§ **Work instruction**
The entries below contain a line with "permanent du Fonds" and a line with "Oscars après sa gifle". Quote exactly those two lines and all lines between them.

═══ Dataset entries

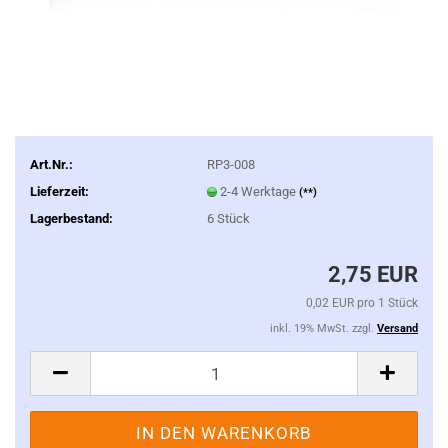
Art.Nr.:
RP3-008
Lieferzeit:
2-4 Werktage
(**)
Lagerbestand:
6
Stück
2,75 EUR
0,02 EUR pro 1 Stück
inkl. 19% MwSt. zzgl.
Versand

══════
═══ Dataset entries

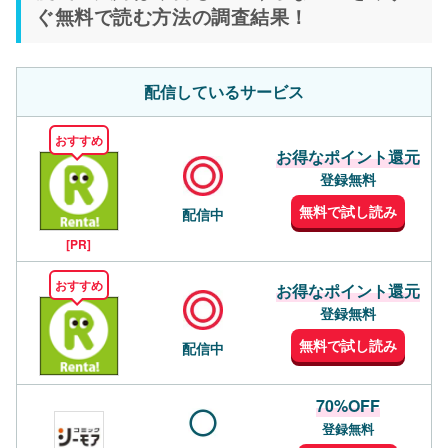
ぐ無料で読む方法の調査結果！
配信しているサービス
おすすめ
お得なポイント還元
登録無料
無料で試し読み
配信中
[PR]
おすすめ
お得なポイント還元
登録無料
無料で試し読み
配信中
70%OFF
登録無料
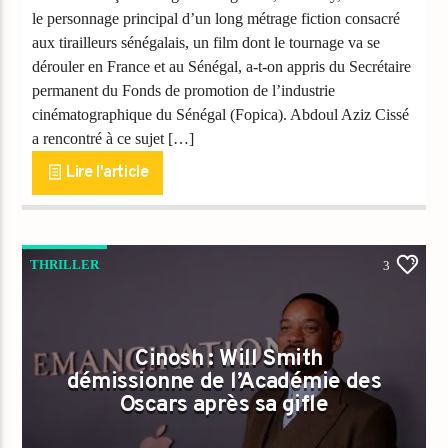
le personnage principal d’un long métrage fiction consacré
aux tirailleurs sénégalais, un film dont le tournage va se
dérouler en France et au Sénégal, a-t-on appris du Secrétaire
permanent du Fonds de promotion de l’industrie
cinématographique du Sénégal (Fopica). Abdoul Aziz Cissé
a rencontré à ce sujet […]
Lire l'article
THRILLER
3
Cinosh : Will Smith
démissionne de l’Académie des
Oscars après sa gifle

══════

§ **Answer box**
permanent du Fonds de promotion de l’industrie
cinématographique du Sénégal (Fopica). Abdoul Aziz Cissé
a rencontré à ce sujet […]
Lire l'article
THRILLER
3
Cinosh : Will Smith
démissionne de l’Académie des
Oscars après sa gifle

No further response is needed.